→ **YOUR GOAL**
Your answer should be every line from the records that contains "Communicators".

→ **Saved entries**
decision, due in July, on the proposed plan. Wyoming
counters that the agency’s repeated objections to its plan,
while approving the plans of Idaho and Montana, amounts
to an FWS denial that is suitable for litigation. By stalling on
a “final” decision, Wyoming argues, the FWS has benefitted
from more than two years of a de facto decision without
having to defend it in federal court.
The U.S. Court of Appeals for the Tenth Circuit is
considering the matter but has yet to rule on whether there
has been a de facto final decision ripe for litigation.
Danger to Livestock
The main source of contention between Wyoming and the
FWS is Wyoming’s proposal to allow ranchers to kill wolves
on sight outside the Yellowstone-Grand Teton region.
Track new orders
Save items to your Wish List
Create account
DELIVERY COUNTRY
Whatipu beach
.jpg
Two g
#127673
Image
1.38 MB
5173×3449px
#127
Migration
---
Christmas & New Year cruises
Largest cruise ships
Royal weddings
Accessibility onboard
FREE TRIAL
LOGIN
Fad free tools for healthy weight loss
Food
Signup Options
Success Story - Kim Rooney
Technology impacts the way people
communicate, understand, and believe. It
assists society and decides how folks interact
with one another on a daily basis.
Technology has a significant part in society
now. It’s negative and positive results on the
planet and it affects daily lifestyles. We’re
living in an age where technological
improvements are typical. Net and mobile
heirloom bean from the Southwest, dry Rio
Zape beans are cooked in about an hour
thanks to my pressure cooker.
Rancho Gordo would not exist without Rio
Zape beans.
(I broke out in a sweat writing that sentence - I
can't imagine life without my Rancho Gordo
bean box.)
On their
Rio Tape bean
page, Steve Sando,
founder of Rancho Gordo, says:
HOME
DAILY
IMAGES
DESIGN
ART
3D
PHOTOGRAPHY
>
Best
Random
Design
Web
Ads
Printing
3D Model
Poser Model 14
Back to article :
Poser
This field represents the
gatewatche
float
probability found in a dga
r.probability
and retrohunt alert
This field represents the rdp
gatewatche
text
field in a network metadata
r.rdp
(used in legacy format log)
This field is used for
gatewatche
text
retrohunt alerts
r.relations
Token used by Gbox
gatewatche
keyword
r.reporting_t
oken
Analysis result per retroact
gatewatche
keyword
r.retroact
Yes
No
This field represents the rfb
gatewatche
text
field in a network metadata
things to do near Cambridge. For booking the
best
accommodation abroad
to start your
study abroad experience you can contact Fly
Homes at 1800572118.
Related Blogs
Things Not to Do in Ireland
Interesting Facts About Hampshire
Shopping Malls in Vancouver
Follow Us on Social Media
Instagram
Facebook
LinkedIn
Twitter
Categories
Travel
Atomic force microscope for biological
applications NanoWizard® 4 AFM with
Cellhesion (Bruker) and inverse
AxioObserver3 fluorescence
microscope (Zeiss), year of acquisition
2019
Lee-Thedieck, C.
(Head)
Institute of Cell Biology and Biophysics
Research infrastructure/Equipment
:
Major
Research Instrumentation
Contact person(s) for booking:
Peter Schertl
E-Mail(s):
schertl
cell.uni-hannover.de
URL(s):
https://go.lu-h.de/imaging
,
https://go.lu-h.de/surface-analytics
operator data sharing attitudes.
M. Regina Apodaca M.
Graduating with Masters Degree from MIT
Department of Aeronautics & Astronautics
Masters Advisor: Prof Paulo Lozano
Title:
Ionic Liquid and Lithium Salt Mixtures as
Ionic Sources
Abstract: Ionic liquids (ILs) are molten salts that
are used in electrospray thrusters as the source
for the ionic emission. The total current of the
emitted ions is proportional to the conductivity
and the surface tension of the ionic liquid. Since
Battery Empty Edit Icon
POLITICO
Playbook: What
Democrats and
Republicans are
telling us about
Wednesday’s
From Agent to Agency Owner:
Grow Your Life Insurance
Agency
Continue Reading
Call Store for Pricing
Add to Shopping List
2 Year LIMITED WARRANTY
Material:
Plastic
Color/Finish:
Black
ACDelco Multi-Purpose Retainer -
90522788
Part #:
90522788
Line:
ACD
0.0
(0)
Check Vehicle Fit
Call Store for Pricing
==
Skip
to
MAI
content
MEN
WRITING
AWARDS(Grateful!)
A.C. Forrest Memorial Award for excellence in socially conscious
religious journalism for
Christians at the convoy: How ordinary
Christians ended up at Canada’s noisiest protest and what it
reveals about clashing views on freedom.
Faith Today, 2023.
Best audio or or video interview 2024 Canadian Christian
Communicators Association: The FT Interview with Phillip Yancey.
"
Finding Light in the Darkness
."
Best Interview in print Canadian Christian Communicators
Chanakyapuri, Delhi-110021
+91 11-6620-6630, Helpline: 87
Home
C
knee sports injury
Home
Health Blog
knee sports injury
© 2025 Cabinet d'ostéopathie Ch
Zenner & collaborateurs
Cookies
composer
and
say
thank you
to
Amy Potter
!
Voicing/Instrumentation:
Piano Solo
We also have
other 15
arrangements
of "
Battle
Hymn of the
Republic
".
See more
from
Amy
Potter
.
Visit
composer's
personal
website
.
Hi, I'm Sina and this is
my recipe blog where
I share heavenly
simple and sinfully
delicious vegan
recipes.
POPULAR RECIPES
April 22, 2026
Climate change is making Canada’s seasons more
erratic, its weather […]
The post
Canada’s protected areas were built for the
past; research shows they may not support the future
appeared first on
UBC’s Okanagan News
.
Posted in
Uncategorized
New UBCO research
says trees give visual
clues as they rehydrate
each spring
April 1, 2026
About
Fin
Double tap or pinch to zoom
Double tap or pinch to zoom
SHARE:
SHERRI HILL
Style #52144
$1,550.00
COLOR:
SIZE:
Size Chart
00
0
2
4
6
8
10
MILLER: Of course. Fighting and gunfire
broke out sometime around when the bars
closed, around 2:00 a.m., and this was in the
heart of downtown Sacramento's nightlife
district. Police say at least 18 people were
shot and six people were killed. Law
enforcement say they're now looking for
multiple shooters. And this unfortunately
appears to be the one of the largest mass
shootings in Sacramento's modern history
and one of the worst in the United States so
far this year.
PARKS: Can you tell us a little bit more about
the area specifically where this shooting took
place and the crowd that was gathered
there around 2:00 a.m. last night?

→ **OUTPUT**
Communicators Association: The FT Interview with Phillip Yancey.
Best Interview in print Canadian Christian Communicators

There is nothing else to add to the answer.